(Collection entries):
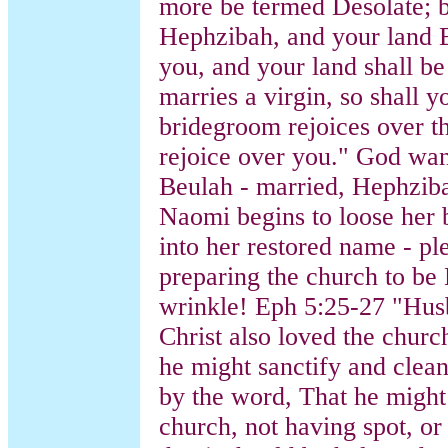
more be termed Desolate; b
Hephzibah, and your land B
you, and your land shall b
marries a virgin, so shall 
bridegroom rejoices over th
rejoice over you." God wan
Beulah - married, Hephziba
Naomi begins to loose her 
into her restored name - pl
preparing the church to be 
wrinkle! Eph 5:25-27 "Hus
Christ also loved the churc
he might sanctify and clean
by the word, That he might 
church, not having spot, or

(ACTIVITY): From the lines above, copy those that contain the word "might".

(EXPECTED OUTPUT):
he might sanctify and clean
by the word, That he might 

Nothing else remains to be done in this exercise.